Ha sido justamente Ibiza la que me ha brindado la ocasión de admirarlos a fondo. Salidos de las manos artesanas de los mestres d’aixa (carpinteros de ribera), los llaüts, conocidos también como faluchos en el siglo XIX, se documentan desde la Edad Media. Los había de pesca y de transporte (el llaüt viatger). En la isla se han utilizado incluso hasta para el contrabando en fechas no muy lejanas. Tan robustos, tan marineros, tan sencillos. Tan nuestros. Mediterráneos como ellos solos; mediterráneos hasta los huesos de sus cuadernas, tanto como si fuesen olivos injertados en el mar.

Esa misma intuición que nos indica que un delfín, un árbol o un perro quizá gocen de alma, a lo mejor nos señala también que tal vez el llaüt pertenezca al reino de los seres vivos. Asimismo al de las palabras que conectan a distintas generaciones de una familia entre sí fraguando su memoria. Aún existen llaüts en Ibiza que han llegado a embarcar a bordo como pescadores a cuatro generaciones de un mismo clan. Etnografía de la mejor este pedazo de barca de pura raza pitiusa. Contemplar un llaüt en vías de desguace produce la misma tristeza que ver una casa payesa tradicional en ruinas.

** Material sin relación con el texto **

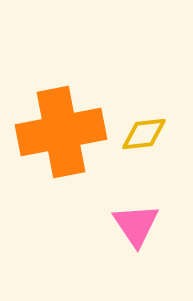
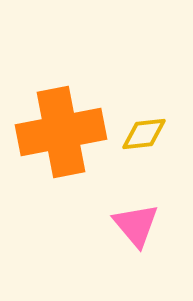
pink triangle: rotated 6 degrees counterclockwise
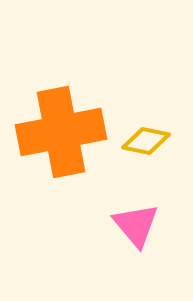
yellow diamond: moved 2 px right, 7 px down; rotated 18 degrees clockwise
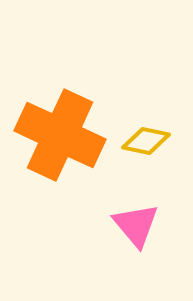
orange cross: moved 1 px left, 3 px down; rotated 36 degrees clockwise
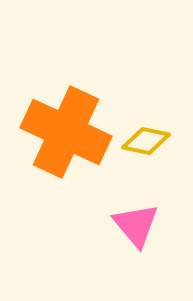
orange cross: moved 6 px right, 3 px up
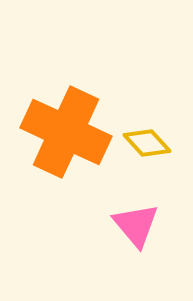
yellow diamond: moved 1 px right, 2 px down; rotated 36 degrees clockwise
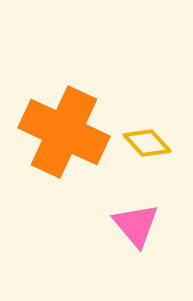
orange cross: moved 2 px left
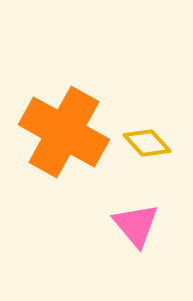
orange cross: rotated 4 degrees clockwise
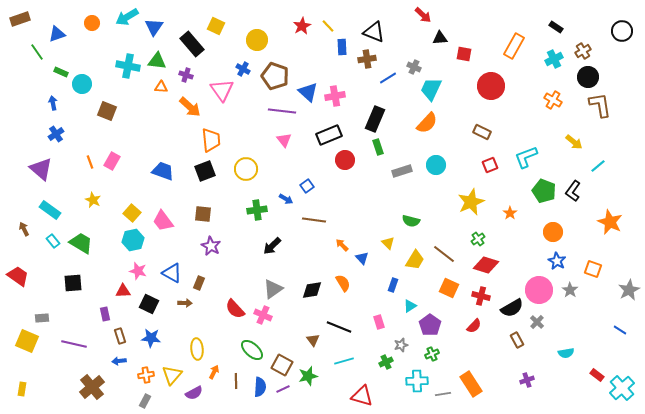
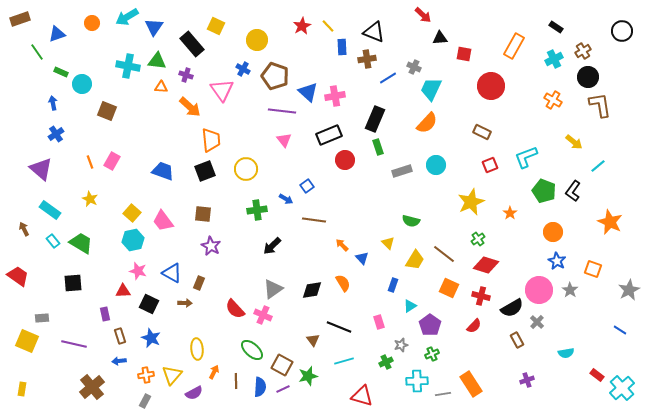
yellow star at (93, 200): moved 3 px left, 1 px up
blue star at (151, 338): rotated 18 degrees clockwise
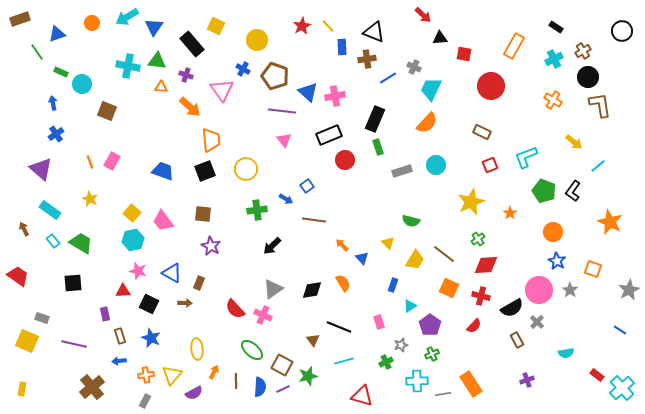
red diamond at (486, 265): rotated 20 degrees counterclockwise
gray rectangle at (42, 318): rotated 24 degrees clockwise
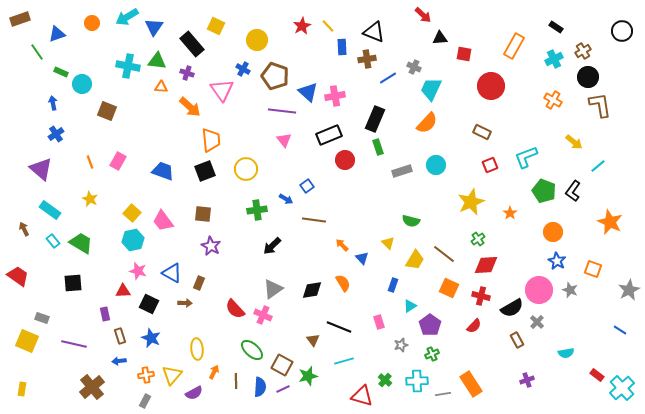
purple cross at (186, 75): moved 1 px right, 2 px up
pink rectangle at (112, 161): moved 6 px right
gray star at (570, 290): rotated 14 degrees counterclockwise
green cross at (386, 362): moved 1 px left, 18 px down; rotated 24 degrees counterclockwise
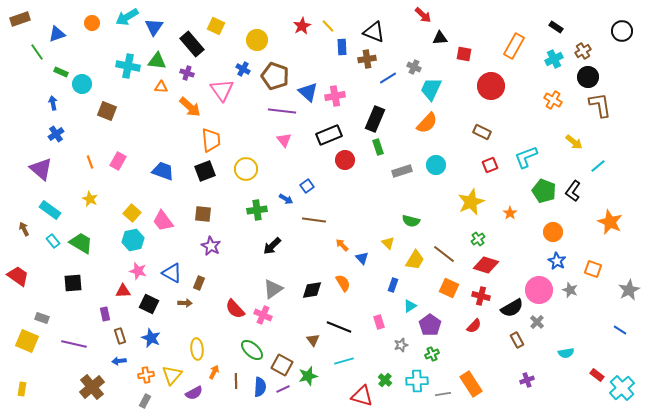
red diamond at (486, 265): rotated 20 degrees clockwise
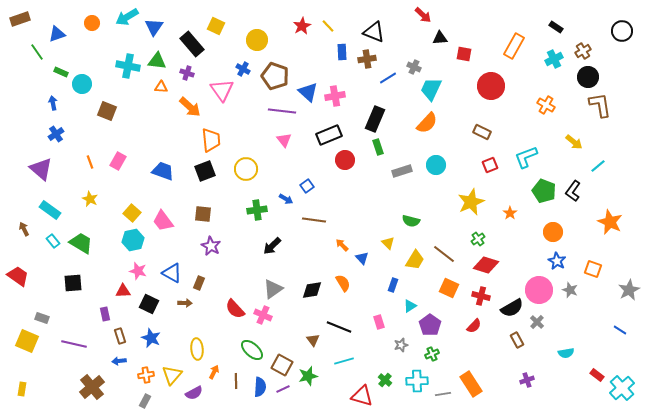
blue rectangle at (342, 47): moved 5 px down
orange cross at (553, 100): moved 7 px left, 5 px down
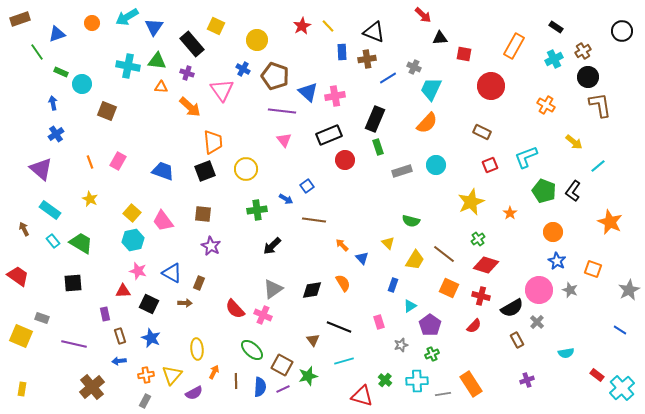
orange trapezoid at (211, 140): moved 2 px right, 2 px down
yellow square at (27, 341): moved 6 px left, 5 px up
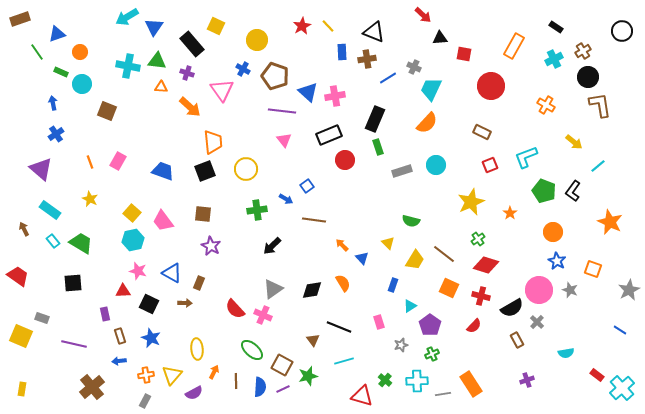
orange circle at (92, 23): moved 12 px left, 29 px down
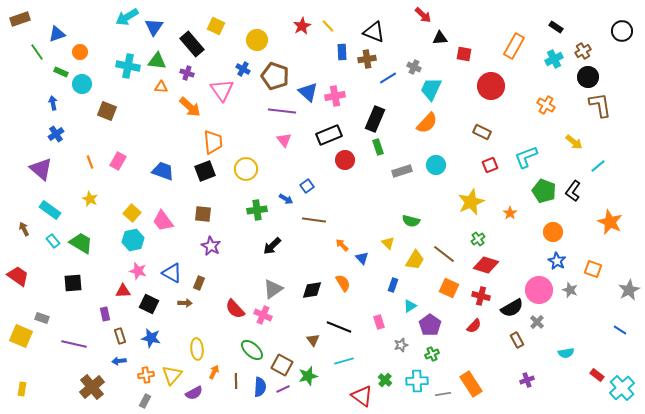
blue star at (151, 338): rotated 12 degrees counterclockwise
red triangle at (362, 396): rotated 20 degrees clockwise
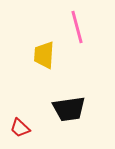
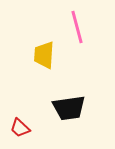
black trapezoid: moved 1 px up
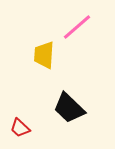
pink line: rotated 64 degrees clockwise
black trapezoid: rotated 52 degrees clockwise
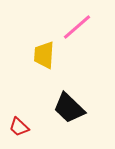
red trapezoid: moved 1 px left, 1 px up
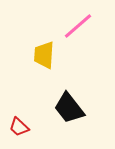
pink line: moved 1 px right, 1 px up
black trapezoid: rotated 8 degrees clockwise
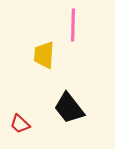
pink line: moved 5 px left, 1 px up; rotated 48 degrees counterclockwise
red trapezoid: moved 1 px right, 3 px up
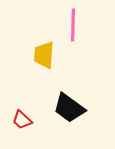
black trapezoid: rotated 16 degrees counterclockwise
red trapezoid: moved 2 px right, 4 px up
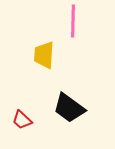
pink line: moved 4 px up
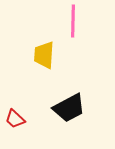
black trapezoid: rotated 64 degrees counterclockwise
red trapezoid: moved 7 px left, 1 px up
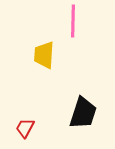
black trapezoid: moved 14 px right, 5 px down; rotated 44 degrees counterclockwise
red trapezoid: moved 10 px right, 9 px down; rotated 75 degrees clockwise
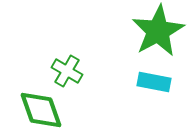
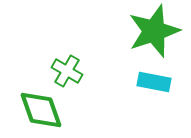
green star: moved 4 px left; rotated 10 degrees clockwise
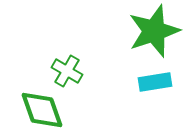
cyan rectangle: moved 1 px right; rotated 20 degrees counterclockwise
green diamond: moved 1 px right
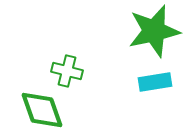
green star: rotated 6 degrees clockwise
green cross: rotated 16 degrees counterclockwise
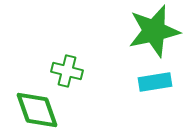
green diamond: moved 5 px left
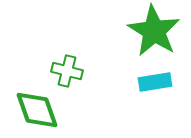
green star: rotated 28 degrees counterclockwise
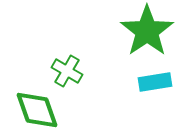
green star: moved 7 px left; rotated 6 degrees clockwise
green cross: rotated 16 degrees clockwise
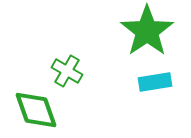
green diamond: moved 1 px left
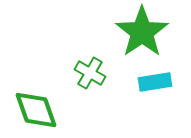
green star: moved 5 px left, 1 px down
green cross: moved 23 px right, 2 px down
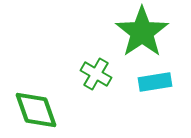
green cross: moved 6 px right, 1 px down
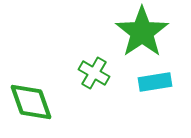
green cross: moved 2 px left, 1 px up
green diamond: moved 5 px left, 8 px up
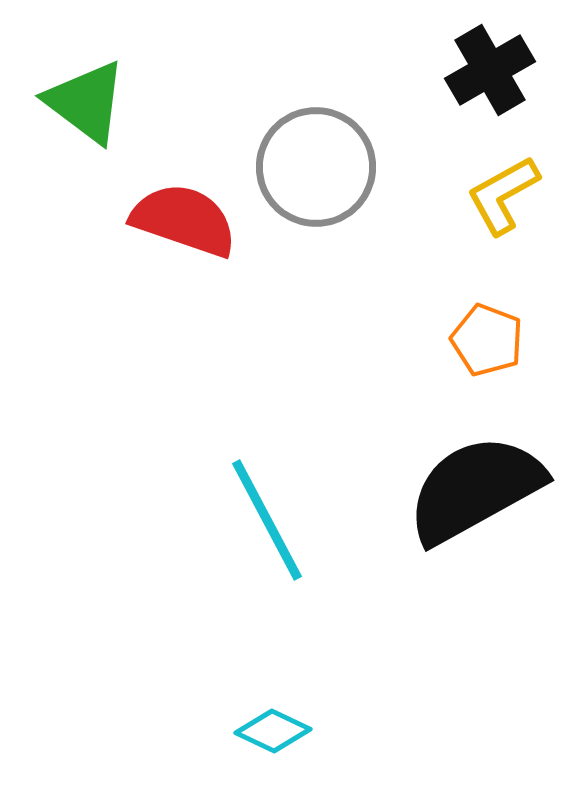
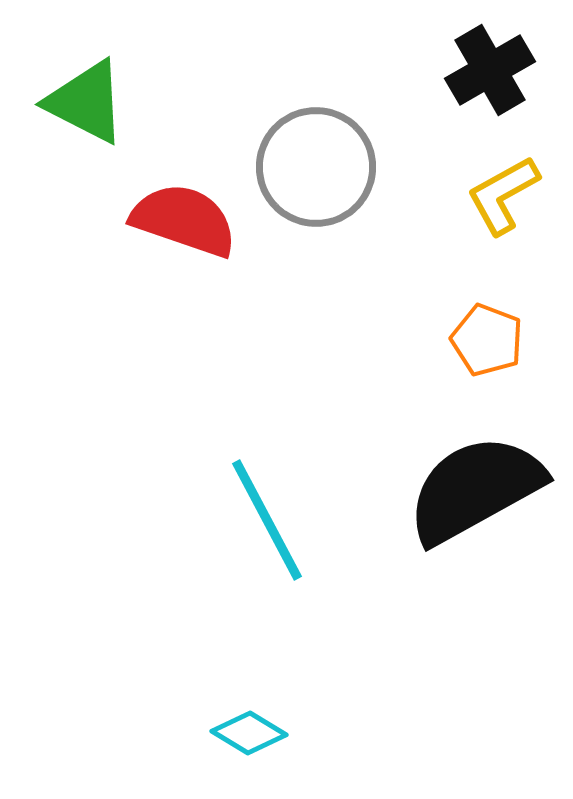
green triangle: rotated 10 degrees counterclockwise
cyan diamond: moved 24 px left, 2 px down; rotated 6 degrees clockwise
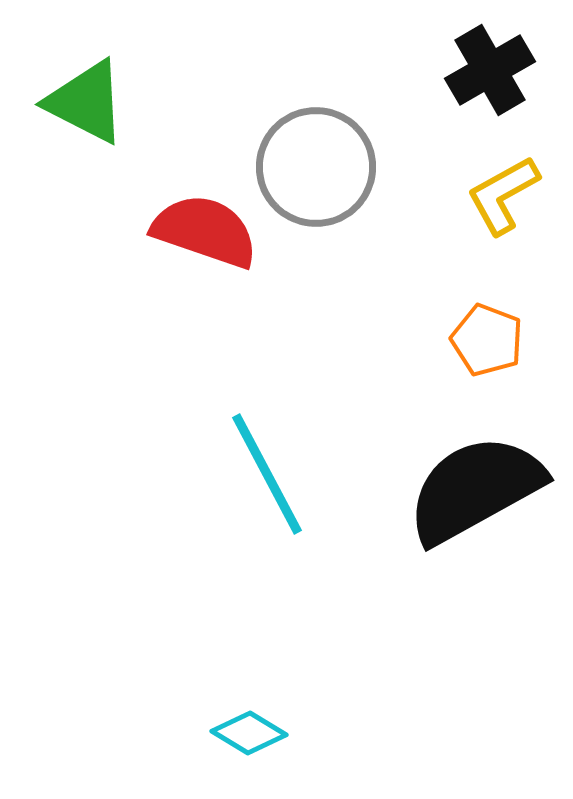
red semicircle: moved 21 px right, 11 px down
cyan line: moved 46 px up
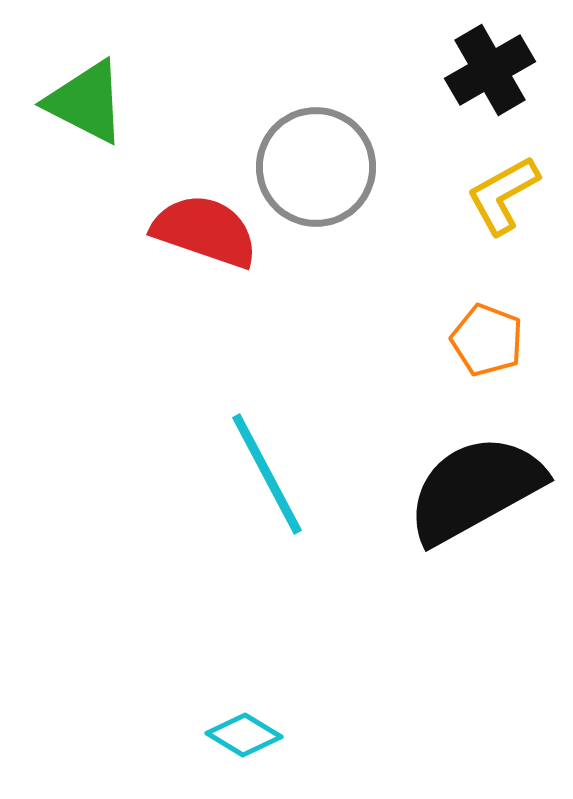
cyan diamond: moved 5 px left, 2 px down
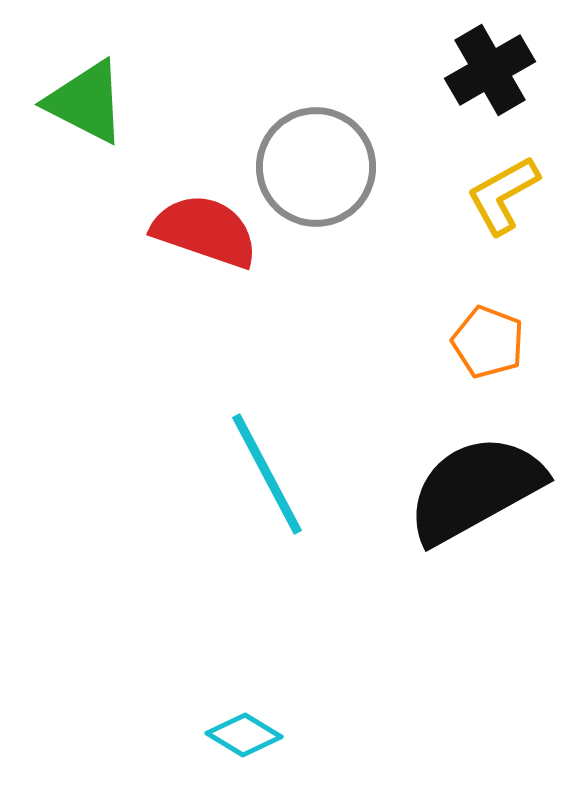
orange pentagon: moved 1 px right, 2 px down
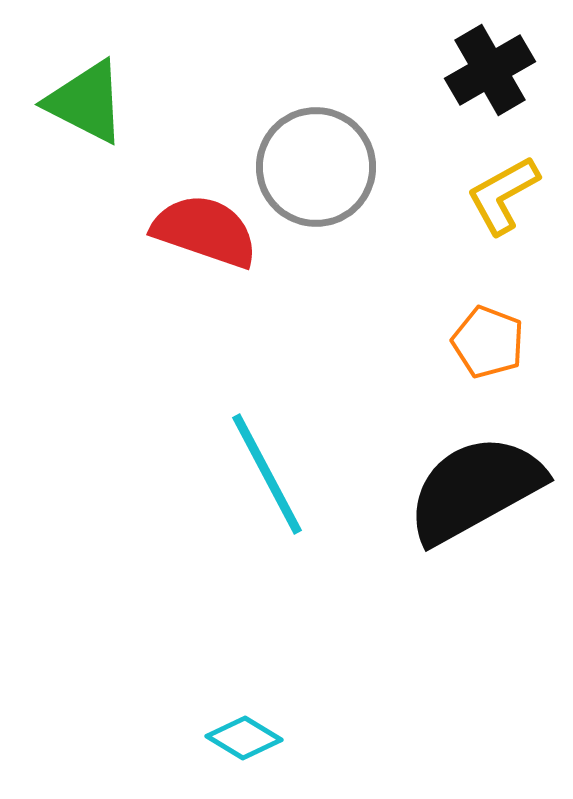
cyan diamond: moved 3 px down
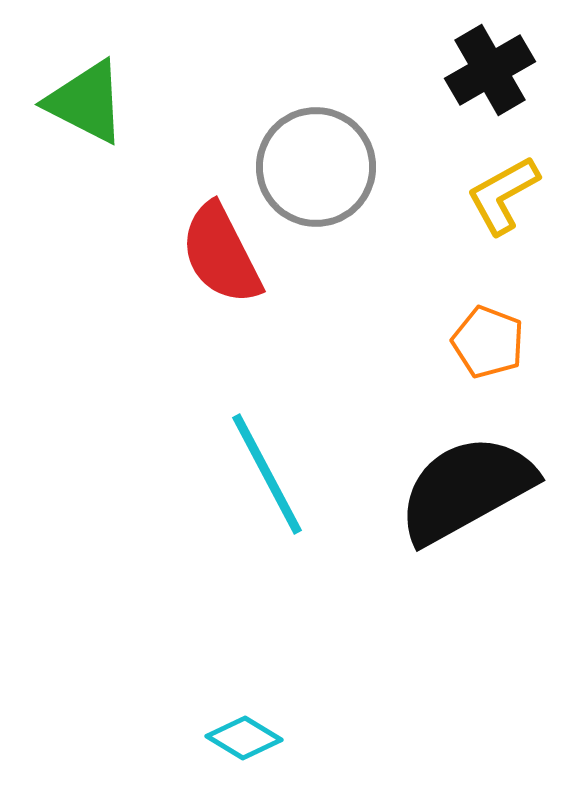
red semicircle: moved 16 px right, 23 px down; rotated 136 degrees counterclockwise
black semicircle: moved 9 px left
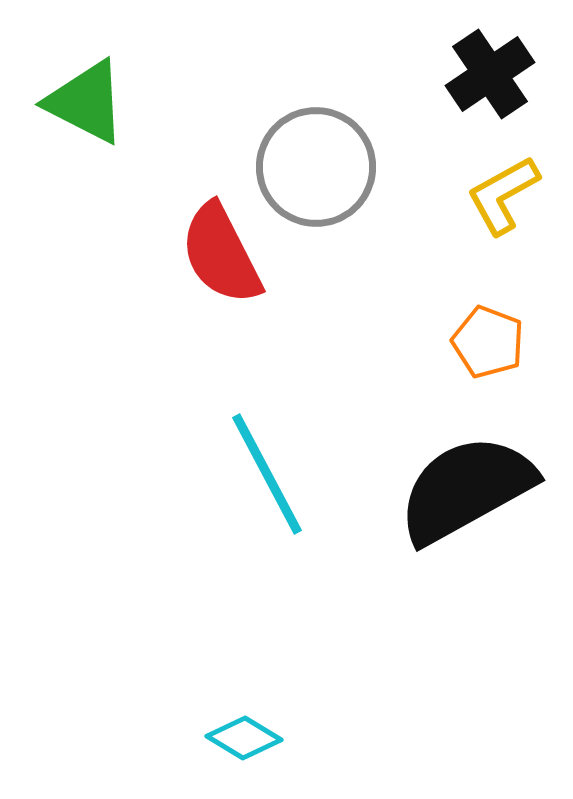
black cross: moved 4 px down; rotated 4 degrees counterclockwise
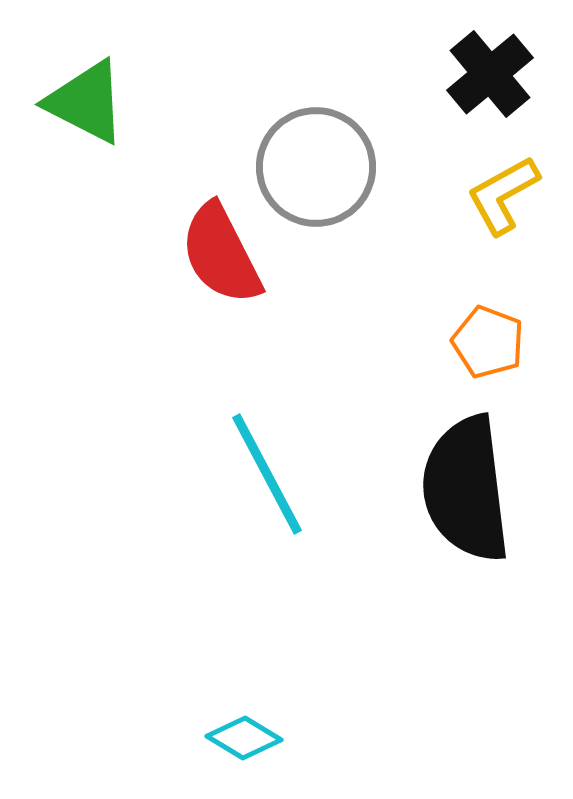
black cross: rotated 6 degrees counterclockwise
black semicircle: rotated 68 degrees counterclockwise
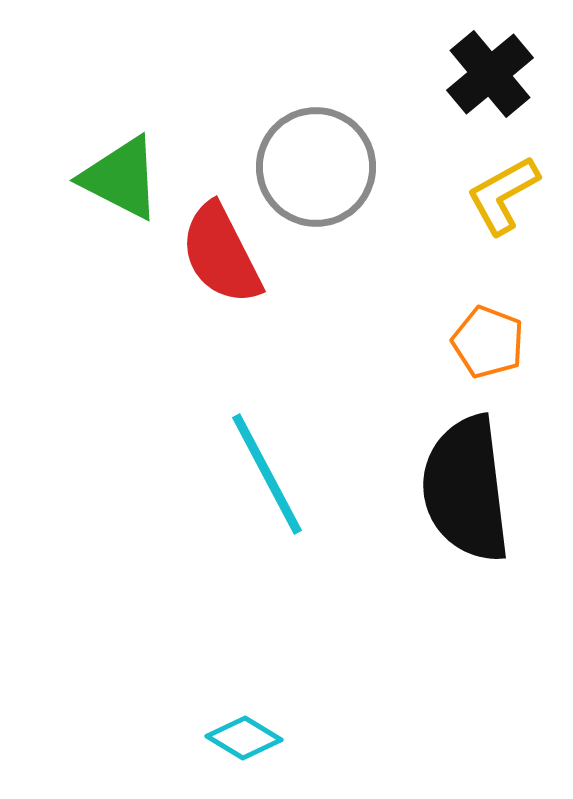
green triangle: moved 35 px right, 76 px down
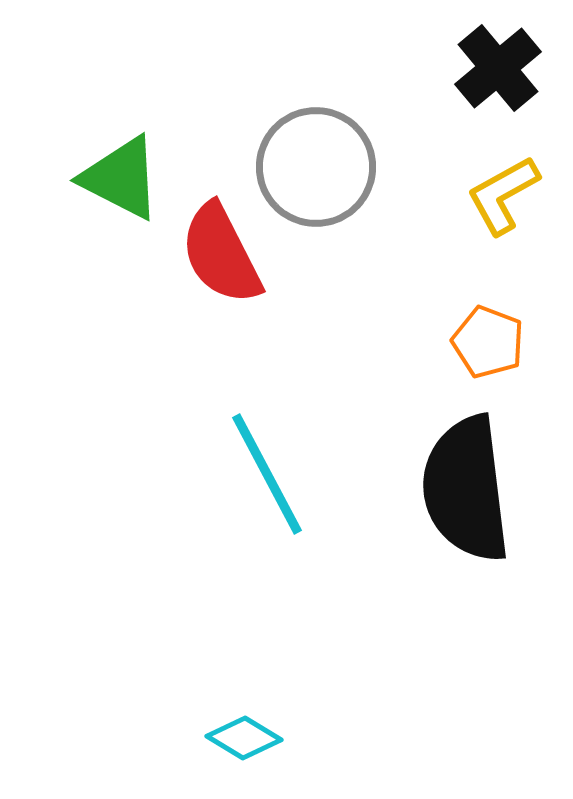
black cross: moved 8 px right, 6 px up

A su vez, el llaüt encierra un enorme potencial literario por acabar de descubrir del todo. No se han conjugado suficientemente los verbos que atesora. Ni sustantivado todas las imágenes identitarias que de la sensibilidad mediterránea refleja.

En Ibiza el llaüt jamás deja atrás el olor a tierra. Acaso estima su isla demasiado como para permutar la silueta verde arqueada de colinas por el horizonte marino. Es barca marinera pero sin renunciar a su ADN payés, pues el llaüt no es sino la prolongación del viejo arado de madera en el mar. Teme dejar la tierra fuera de la vista. Lo suyo es costearla en busca de peces y lunas sumergidas. A su frente, el acantilado y la playa; a sus espaldas, el horizonte marino, que ignora. Solo Ibiza es su isla-mar, su isla-mundo, su horizonte donde navegar de igual manera que la casa payesa lo hacía entre olas de trigo y arrecifes de higuera.